◆ **LISTED RECORDS**
-------
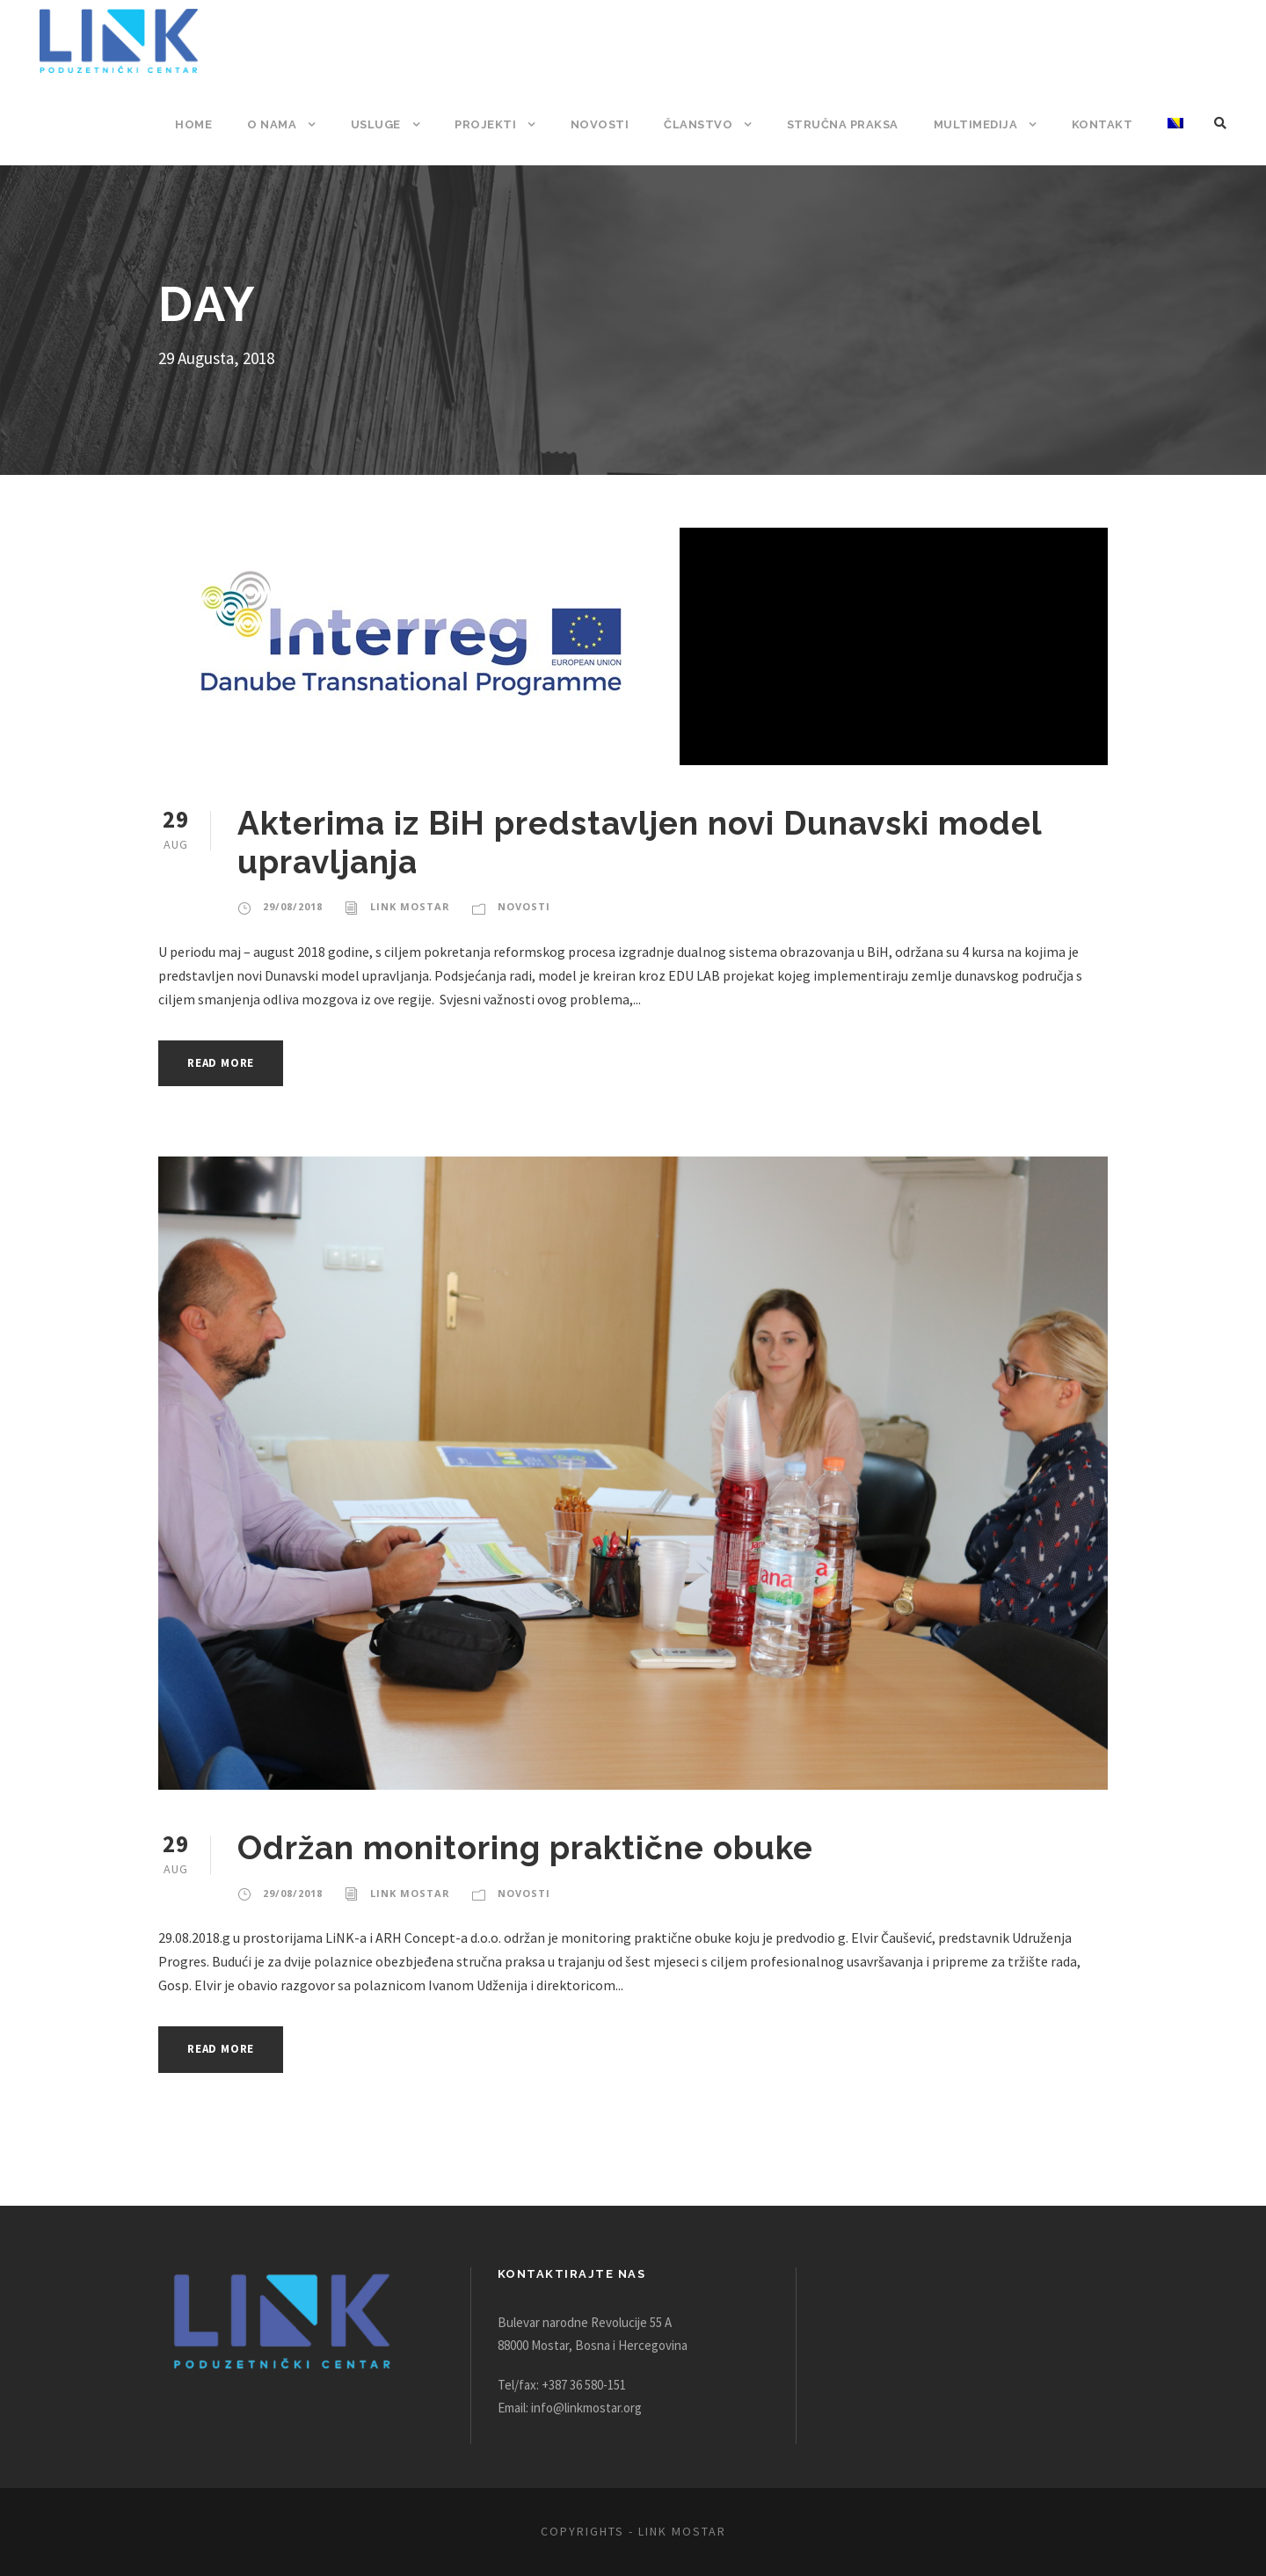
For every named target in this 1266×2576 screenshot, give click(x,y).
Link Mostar (405, 906)
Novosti (606, 124)
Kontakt (1103, 124)
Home (204, 124)
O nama (282, 124)
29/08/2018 (291, 906)
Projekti (495, 124)
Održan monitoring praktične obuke (526, 1847)
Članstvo (702, 124)
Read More (225, 1062)
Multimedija (979, 124)
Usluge (385, 124)
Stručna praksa (846, 124)
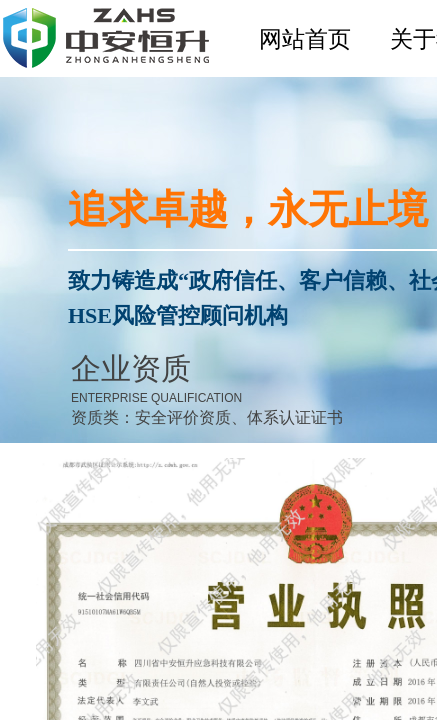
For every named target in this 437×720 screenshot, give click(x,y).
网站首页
-------
◆ **EXERCISE INSTRUCTIONS**
When you reach the line containing "29/08/2018 (291, 906)" in the entries above, please retype it and each line after it through the last one, exactly, without the pictures.

◆ **SOLUTION FOR THIS TASK**
29/08/2018 (291, 906)
Projekti (495, 124)
Održan monitoring praktične obuke (526, 1847)
Članstvo (702, 124)
Read More (225, 1062)
Multimedija (979, 124)
Usluge (385, 124)
Stručna praksa (846, 124)
For every named target in this 437×720 screenshot, give click(x,y).
网站首页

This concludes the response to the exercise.